TAMPA, Fla. — A Florida judge said he has sympathy for the family of Terri Schiavo, but the family says his conclusion was harsh: Mrs. Schiavo should die.
The 39-year-old Florida woman suffered brain damage after collapsing in 1990 and has been kept alive ever since with the help of a feeding tube. District Court of Appeals Judge Chris Altenbernd, who wrote the June 6 opinion for a three-judge panel, affirmed an earlier circuit court's ruling that ordered the removal of Schiavo's feeding tube, which would lead to her death. The courts have found her to be in a “persistent vegetative state.” Her family denies the claim.
For the past five years, Schiavo has been at the center of a bitter legal battle between her husband, Michael Schiavo, and her parents, Robert and Mary Schindler.
Michael Schiavo wants the tube removed because he contends she once told him she never wanted to be kept on life support. The woman's parents dispute that claim and believe she can gradually recover, if given the proper care.
The Schindlers and Michael Schiavo also had a falling out in 1993 over the use of malpractice suit money and Terri Schiavo's care.
“Each of us, however, has our own family, our own loved ones, our own children,” Altenbernd wrote in his decision. After viewing videotapes of Terri Schiavo, the judge added that he understood “why a parent who had raised and nurtured a child from conception would hold out hope that some level of cognitive function remained,” despite the fact that the cerebral cortex sustained severe and “irreparable injuries.”
“If Mrs. Schiavo were our own daughter,” he wrote in the opinion, “we could not but hold to such a faith. But in the end, this case is not about the aspirations that loving parents have for their children. It is about Theresa Schiavo's right to make her own decision, independent of her parents and independent of her husband.”
Pat Anderson, the lawyer for Schiavo's parents, said she would appeal, going as high up as the Florida Supreme Court if need be, which might prove futile since that court already has refused to intervene in the case.

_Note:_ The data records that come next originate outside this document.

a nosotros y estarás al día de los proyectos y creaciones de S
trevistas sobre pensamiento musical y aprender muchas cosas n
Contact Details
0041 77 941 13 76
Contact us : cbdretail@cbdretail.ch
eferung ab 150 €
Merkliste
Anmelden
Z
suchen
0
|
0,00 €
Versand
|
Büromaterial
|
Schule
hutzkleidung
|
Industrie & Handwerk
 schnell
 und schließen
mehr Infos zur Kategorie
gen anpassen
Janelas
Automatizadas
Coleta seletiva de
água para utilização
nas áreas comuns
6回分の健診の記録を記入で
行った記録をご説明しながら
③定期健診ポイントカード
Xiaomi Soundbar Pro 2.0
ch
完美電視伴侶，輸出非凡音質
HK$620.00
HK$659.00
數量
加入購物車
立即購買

George Felos, Michael Schiavo's lawyer, said his client was “pleased” with the ruling. Felos’ own reaction was mixed.
“It shouldn't take over a half a decade to fulfill a patient's medical treatment wishes,” he said. “In that sense I have a feeling of sadness as a lawyer and a lover of the law; I don't think the legal system has worked particularly well in this case.”
Robert Schindler also expressed frustration with the judicial system. He said videotapes introduced during the appellate hearing showed his daughter, who lives in a hospice facility near St. Petersburg, as being aware of her environment and obeying commands. She also breathes on her own and is not considered to be in a coma, according to her family.
“When her mother gets anywhere near her, she erupts into laughter,” said Robert Schindler, who added that faith in God is what has kept him and his family going during the years. “The enjoyment, the smile that comes on her face. She's trying to talk.”
He also voiced his bitterness at his daughter's legal guardian, Michael Schiavo, whose girlfriend recently gave birth.
“The last time we had contact with him was a year ago or so when he promised he would get my daughter's wheelchair fixed,” said Schindler, who, along with other family members, visits his daughter several times a week. “It's been broken for three years ... and he never did. She's confined to a room, literally in solitary confinement. Anything we bring her, he throws out. We were bringing her clothes, gifts; if he knew [something] was from us, it was thrown out immediately.”
Pope John Paul II has spoken about the withdrawal of food and water from patients in similar circumstances. In an October 1998 address to several U.S. bishops during their ad limina visit (once every five years to report on their dioceses), the Pope said: “The statement of the U.S. bishops’ pro-life committee,’ Nutrition and Hydration: Moral and Pastoral Con siderations,’ rightly emphasizes that the omission of nutrition and hydration intended to cause a patient's death must be rejected and that, while giving careful consideration to all the factors involved, the presumption should be in favor of providing medically assisted nutrition and hydration to all patients who need them.”
“To blur this distinction,” John Paul continued, “is to introduce a source of countless injustices and much additional anguish, affecting both those already suffering from ill health or the deterioration that comes with age and their loved ones.”
Pro-life organizations expressed outrage about the recent Schiavo appellate decision.
“We have had enormous pressure placed on our culture over the last 30 years to deny the humanity of certain human beings because they are unable to either contribute to society or because they are viewed, to quote the Nazi German doctors, as’ useless eaters or as individuals who are unwanted and pose a great burden on their family,” said Judie Brown, president of American Life League. “This is how we came to have abortion on demand in the United States, and now those very same arguments are being used to deny that individuals like Terri Schiavo are, in fact, human beings who deserve to be respected because of their person-hood.”
Nancy Valko, spokeswoman for the National Association of Pro-Life Nurses, put it more concisely: “Killing people is not curing them.”
The Schindlers believe doctors can help their daughter recover. It remains to be seen if a court will allow that to happen.
Carlos Briceno writes from Seminole, Florida.